AP Photo/pro-militant social media account via AP video
AP Photo/pro-militant social media account

Amid reports that the new strategy of hitting ISIS economic targets, including its cash reserves and oil infrastructure, is significantly harming the Islamic State comes a complaint from the Syrian government that it is harming them as well.

The Assad regime sent a letter to the United Nations in late December, just now made public by the Security Council, in which they complain about “ongoing attacks by aircraft of the so-called international coalition led by the United States of America against the oil and gas installations and the economic infrastructure of Syria, under the pretext that the target is the Islamic State.”

The letter cites three air attacks from December: the bombing of the Kubaybah oil terminal of the Kawkab Petroleum Company on December 8, the strike on the Markadah gas terminal of the Syrian Gas Company on the same day, and the bombing of the gas pipeline feeding the Dayr al-Zawr gas plant on December 13.

The Syrian government argues that the attack on Kubaybah destroyed an excessive amount of oil infrastructure, along with “the camp of the Chinese company that built the terminal,” while the Markadah strike was “unjustified given that it only processes raw gas,” rather than stockpiling oil that ISIS militants could steal.

A list of other air strikes from October and November 2015 is then provided, including a November bombing of Dayr al-Zawr that set some of the oil wells on fire.

“Aircraft of the coalition led by the United States of America have carried out dozens of attacks against Syrian economic facilities, instead of bombing ISIL and that group’s vehicles, which are transporting stolen Syrian oil to Turkey,” the Syrian regime complains. “The coalition has not presented any information in that regard to the United Nations, as required by the relevant Security Council resolutions.”

The letter goes on to claim that “the armed terrorist groups that are stealing Syrian oil and selling it illegally through Turkish channels are not stealing it directly from terminals, but rather at points near the oil wells throughout Syria’s oil fields.”

The regime concludes by saying the U.S. and coalition bombing campaign is “exacerbating the current difficult conditions in Syria.” This is followed by a demand under international law for “compensation from the States members of the American coalition for the damage they have caused.”

The Syrian regime has complained about coalition operations against the Islamic State in the past, arguing that such airstrikes “grossly” contravene Article 51 of the U.N. Charter (which obliges the U.N. to take steps against armed attacks on the soil of a member nation) and warning that “aggressive measures by the Western countries could spread chaos and wars in the world,” according to a September 18 report from Albawaba News.

In early December, the UK Express reported Syrian president Bashar Assad was “fuming” after U.S. airstrikes supposedly killed three Syrian soldiers on an army base.

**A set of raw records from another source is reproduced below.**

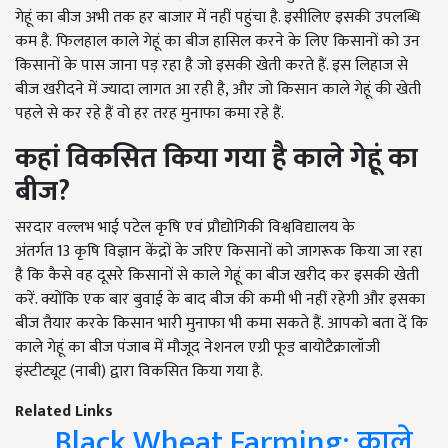
गेहूं का बीज अभी तक हर बाजार में नहीं पहुंचा है. इसीलिए इसकी उपलब्धि
कम है.
फिलहाल काले गेहूं का बीज हासिल करने के लिए किसानों को उन
किसानों के पास जाना पड़ रहा है जो इसकी खेती करते हैं. इस लिहाज से
बीज खरीदने में ज्यादा लागत आ रही है, और जो किसान काले गेहूं की खेती
पहले से कर रहे हैं वो हर तरह मुनाफा कमा रहे हैं.
कहां विकसित किया गया है काले गेहूं का
बीज
?
सरदार वल्लभ भाई पटेल कृषि एवं प्रौद्योगिकी विश्वविद्यालय के
अंतर्गत
13
कृषि विज्ञान केंद्रों के जरिए किसानों
को जागरूक किया जा रहा
है कि कैसे वह दूसरे किसानों से काले गेहूं का बीज खरीद कर इसकी खेती
करें. क्योंकि एक बार बुवाई के बाद बीज की कमी भी नहीं रहेगी और इसका
बीज तैयार करके किसान भारी मुनाफा भी कमा सकते हैं. आपको बता दें कि
काले गेहूं का बीज पंजाब में मौजूद नेशनल एग्री फूड बायोटैक्रालॉजी
इंस्टीट्यूट (नाबी) द्वारा विकसित किया गया है.
Related Links
Black Wheat Farming: काले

The U.S. military denied conducting operations in the area and said it was “certain” Russian planes dropped those particular bombs. The Islamic State has been extremely active in the area where the strikes occurred, carrying out a massacre and mass abduction there over the past few days.

The Syrian government has also complained that Russia’s alleged air campaign against ISIS hits a great many targets that have nothing to do with the Islamic State, an argument most Western analysts agree with. The Russians alternately admit and deny they are targeting non-ISIS groups.